FreeBSD man pages : edquota (8)
EDQUOTA(8) FreeBSD System Manager's Manual EDQUOTA(8)
edquota - edit user quotas
edquota [-u] [-f fspath] [-p proto-username] username ...
edquota [-u] -e fspath[:bslim[:bhlim[:islim[:ihlim]]]] [-e ...] username
edquota -g [-f fspath] [-p proto-groupname] groupname ...
edquota -g -e fspath[:bslim[:bhlim[:islim[:ihlim]]]] [-e ...] groupname
edquota -t [-u] [-f fspath]
edquota -t -g [-f fspath]
Edquota is a quota editor. By default, or if the -u flag is specified,
one or more users may be specified on the command line. For each user a
temporary file is created with an ASCII representation of the current
disk quotas for that user. The list of filesystems with user quotas is
determined from /etc/fstab. An editor is invoked on the ASCII file. The
editor invoked is vi(1) unless the environment variable EDITOR specifies
The quotas may then be modified, new quotas added, etc. Setting a quota
to zero indicates that no quota should be imposed. Setting a hard limit
to one indicates that no allocations should be permitted. Setting a soft
limit to one with a hard limit of zero indicates that allocations should
be permitted only on a temporary basis (see -t below). The current usage
information in the file is for informational purposes; only the hard and
soft limits can be changed.
On leaving the editor, edquota reads the temporary file and modifies the
binary quota files to reflect the changes made.
If the -p option is specified, edquota will duplicate the quotas of the
prototypical user specified for each user specified. This is the normal
mechanism used to initialize quotas for groups of users.
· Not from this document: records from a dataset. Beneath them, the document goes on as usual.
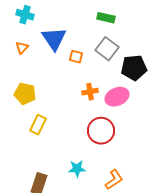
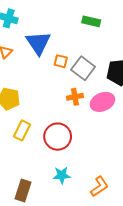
gray square: (107, 49) -> (83, 68), moved
red circle: (101, 131) -> (58, 137), moved

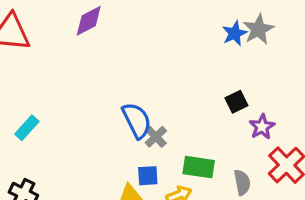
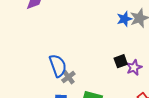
purple star: (262, 127) -> (134, 67), moved

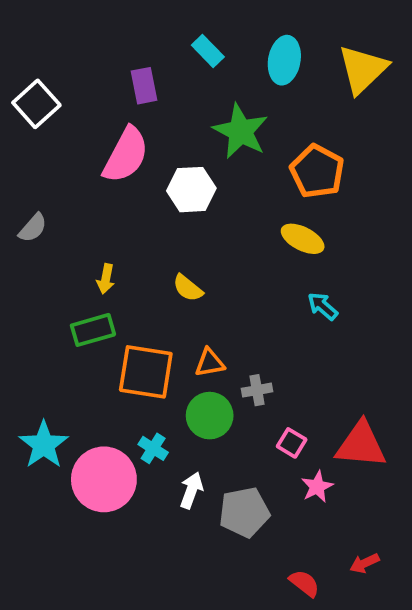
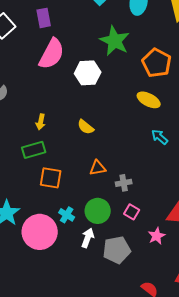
purple rectangle: (144, 86) -> (44, 18), moved
orange square: (146, 372) -> (51, 178), moved, size x0.7
green circle: (210, 416) -> (98, 211), moved
pink square: (292, 443) -> (132, 212), moved

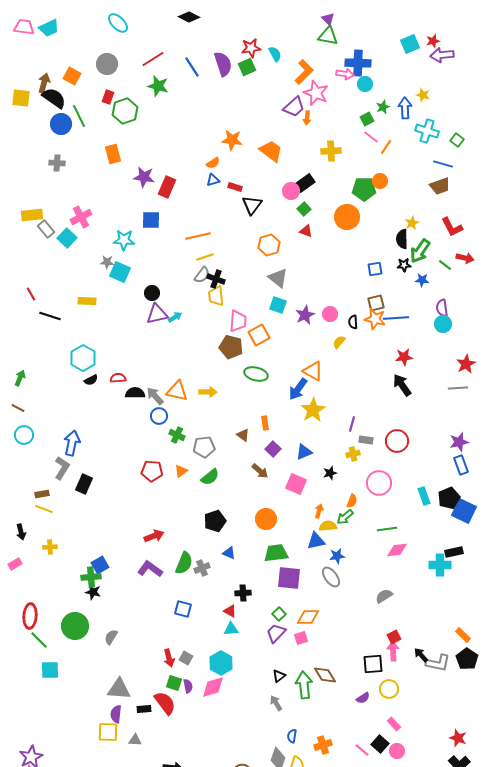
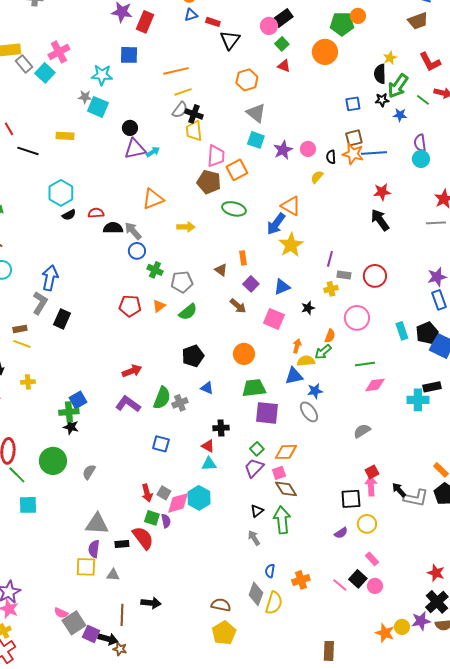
orange triangle: (177, 391) -> (153, 199), moved, turned -35
brown diamond: (325, 675) -> (286, 489), moved
pink diamond: (213, 687) -> (178, 503), moved

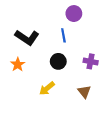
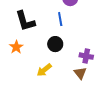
black L-shape: (27, 37) -> (25, 21), turned 40
purple cross: (91, 61) -> (86, 56), moved

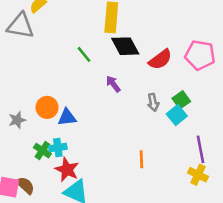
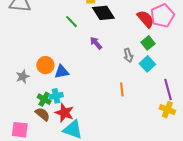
pink pentagon: (200, 55) -> (162, 16), turned -30
red semicircle: (160, 59) -> (145, 19), moved, turned -90
green square: (181, 100) -> (148, 43), moved
orange line: (141, 159) -> (122, 90), moved
brown semicircle: (25, 185) -> (42, 114), moved

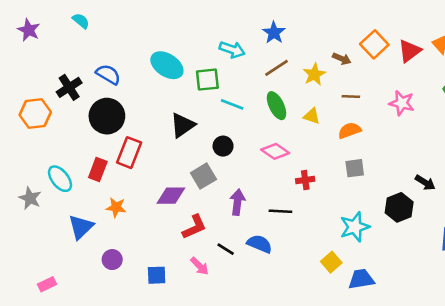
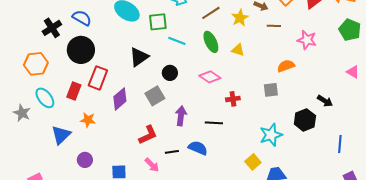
brown line: (351, 97) -> (274, 26), moved
orange hexagon: (35, 113) -> (36, 64), moved
orange semicircle: (350, 130) -> (286, 66), moved
purple diamond: (171, 196) -> (120, 99), moved, turned -40
black line: (226, 249) -> (172, 152), turned -40

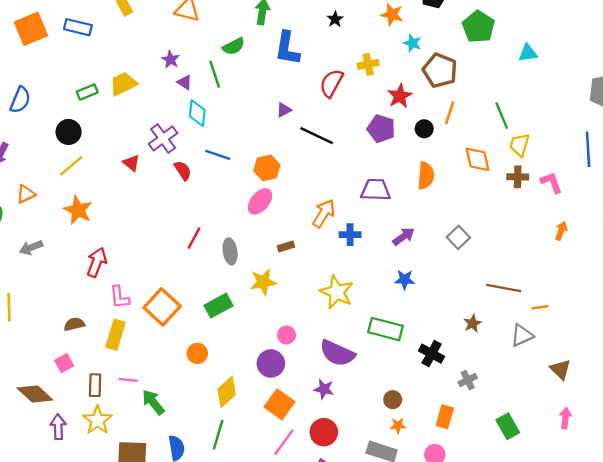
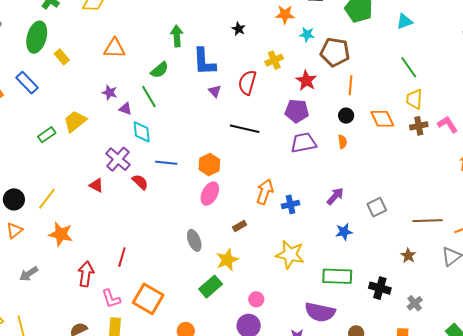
blue rectangle: (78, 27) -> (27, 83), turned 45
purple triangle: (284, 110) -> (215, 91), moved, turned -32
green line: (502, 116) -> (409, 67), moved
black circle: (424, 129) -> (346, 116), moved
black circle: (69, 132) -> (14, 199), moved
orange semicircle: (426, 176) -> (342, 142), size x0.6
purple trapezoid: (376, 190) -> (303, 143), moved
gray square: (458, 237) -> (377, 207), moved, turned 30
red line: (194, 238) -> (122, 257), moved
green rectangle: (219, 306) -> (211, 287), moved
purple semicircle: (337, 353) -> (320, 312), moved

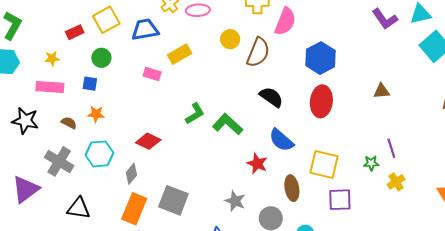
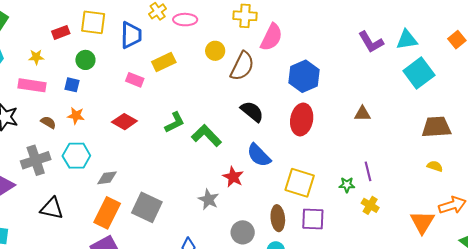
yellow square: (106, 20) -> (93, 22), turned 32
blue trapezoid: (145, 30) -> (131, 35), turned 96
red diamond: (148, 141) -> (124, 122), moved
gray cross: (59, 161) -> (36, 160), turned 36
gray diamond: (131, 174) -> (107, 178), turned 40
yellow cross: (396, 182) -> (370, 205), turned -30
brown ellipse: (292, 188) -> (278, 218), moved
gray star: (235, 201) -> (208, 199), moved

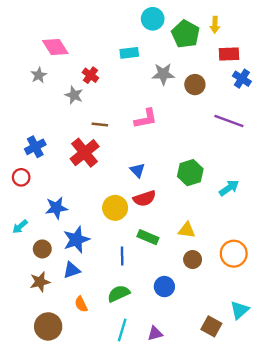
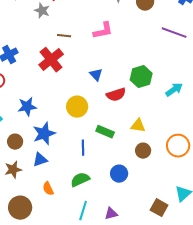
red semicircle: (144, 198) -> (116, 95), moved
If the user
given to assign quotas to is a numerical uid range (e.g. 1000-2000), then
edquota will duplicate the quotas of the prototypical user for each uid
in the range specified. This allows for easy setup of default quotas for
a group of users. The uids in question do not have to be currently
assigned in /etc/passwd.
If one or more -e fspath[:bslim[:bhlim[:islim[:ihlim]]]] options are
specified, edquota will non-interactively set quotas defined by bslim,
bhlim, islim and ihlim on each particular filesystem referenced by
fspath. Here bslim is soft limit on number of blocks, bslim is hard
limit on number of blocks, islim is soft limit on number of files and
ihlim is hard limit on number of files. If any of the bslim, bhlim,
islim and ihlim values are omitted, it is assumed to be zero, therefore
indicating that no quota should be imposed.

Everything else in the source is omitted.